I'm trying to write WebAssembly bindings for the gcode crate and the main Parser type borrows from the original source string. For soundness reasons it's not possible for a type with a lifetime to be exposed from WebAssembly so I need to come up with some sort of "creative" solution...
This is what I've arrived at. Is it a sound use of Pin<Box<str>> and ManuallyDrop?

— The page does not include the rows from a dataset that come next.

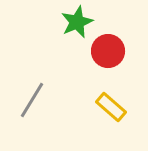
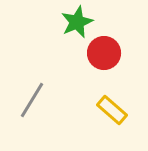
red circle: moved 4 px left, 2 px down
yellow rectangle: moved 1 px right, 3 px down
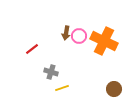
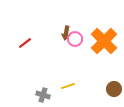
pink circle: moved 4 px left, 3 px down
orange cross: rotated 20 degrees clockwise
red line: moved 7 px left, 6 px up
gray cross: moved 8 px left, 23 px down
yellow line: moved 6 px right, 2 px up
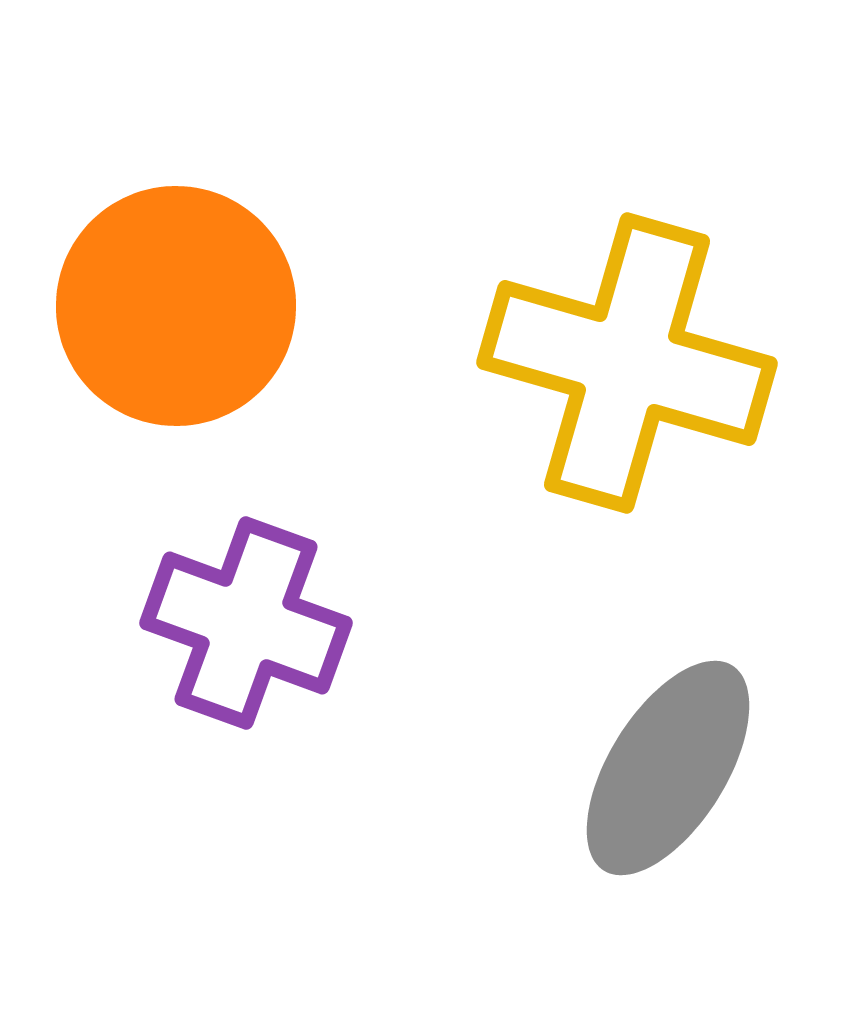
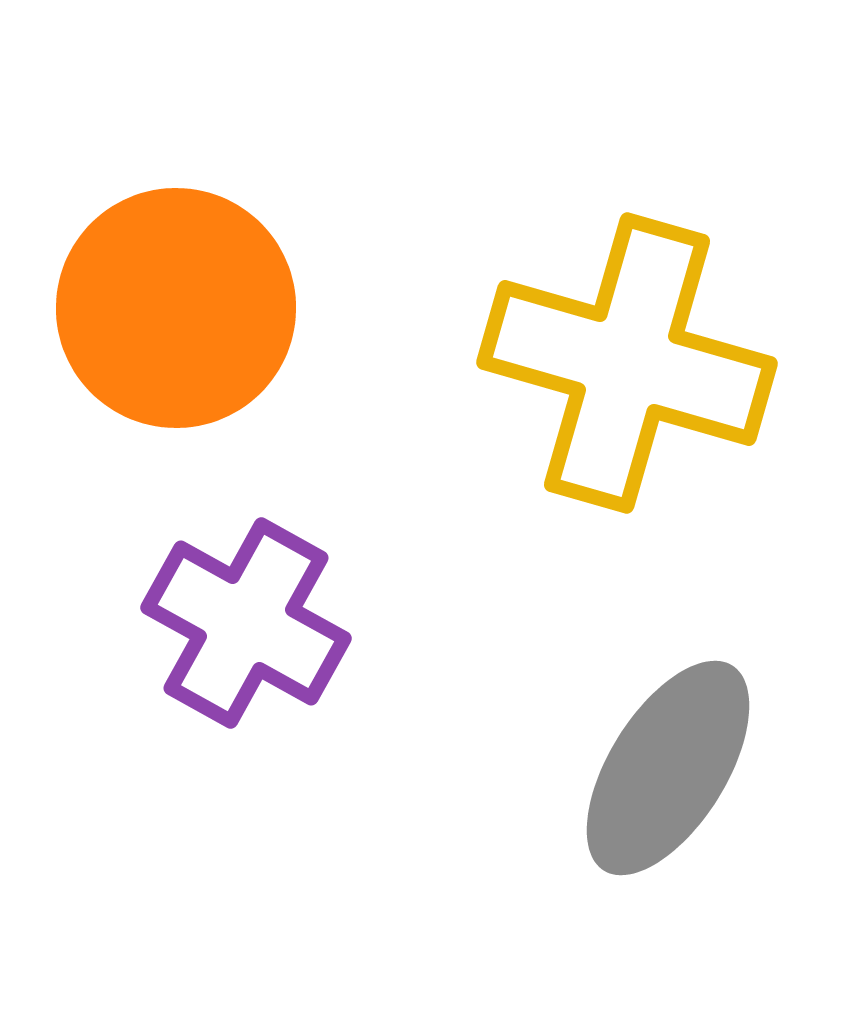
orange circle: moved 2 px down
purple cross: rotated 9 degrees clockwise
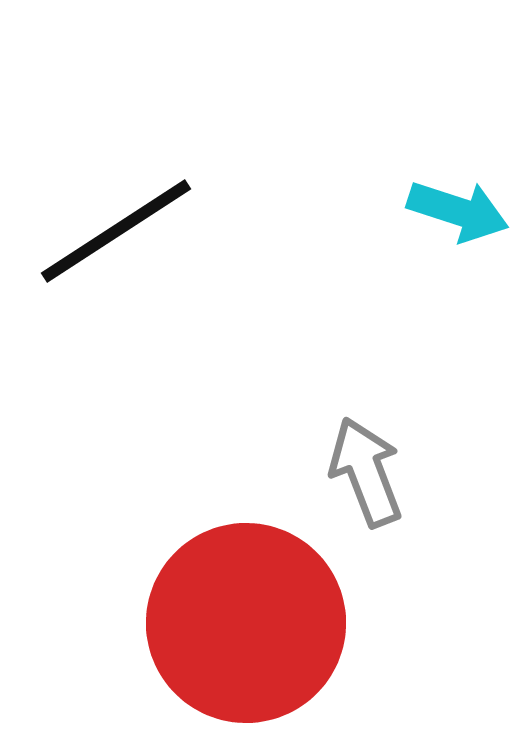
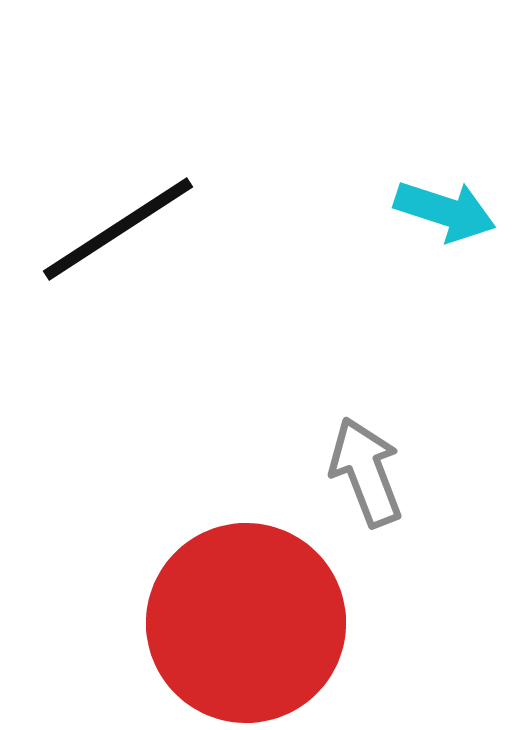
cyan arrow: moved 13 px left
black line: moved 2 px right, 2 px up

use wasm_bindgen::prelude::wasm_bindgen;
use std::{mem::ManuallyDrop, pin::Pin};
#[wasm_bindgen]
extern {
pub type JavaScriptCallbacks;
}
#[wasm_bindgen]
pub struct Parser {
text: Pin<Box<str>>,
inner: ManuallyDrop<gcode::Parser<'static, JavaScriptCallbacks>>,
}
#[wasm_bindgen]
impl Parser {
#[wasm_bindgen(constructor)]
pub fn new(text: String, callbacks: JavaScriptCallbacks) -> Parser {
let text: Pin<Box<str>> = text.into_boxed_str().into();
// SAFETY: Because gcode::Parser contains a reference to the text string
// it needs a lifetime, however it's not sound to expose a struct with
// a lifetime to JavaScript (JavaScript doesn't have a borrow checker).
//
// To work around this we turn the string into a `Box<Pin<str>>` (to
// statically ensure pointers to our string will never change) then
// take a reference to it and "extend" the reference lifetime to
// 'static.
//
// The order that `text` and `inner` are destroyed in isn't really
// defined, so we use `ManuallyDrop` to ensure the `gcode::Parser` is
// destroyed first. That way we don't get the situation where `text` is
// destroyed and our `inner` parser is left with dangling references.
unsafe {
let text_ptr: *const str = &*text;
let static_str: &'static str = &*text_ptr;
let inner = ManuallyDrop::new(gcode::Parser::new(static_str, callbacks));
Parser { text, inner }
}
}
}
impl Drop for Parser {
fn drop(&mut self) {
// SAFETY: This is the only place `inner` gets destroyed, and the field
// can never be touch after `Parser::drop()` is called.
unsafe {
ManuallyDrop::drop(&mut self.inner);
}
// the text will be destroyed somewhere after here because Rust's drop
// glue destroys fields after the containing type is destroyed.
}
}
In your code Pin is just playing a "linting" role, which can be good to express intent, but can also bad in that it may inspire a false sense of safety within the privacy boundary.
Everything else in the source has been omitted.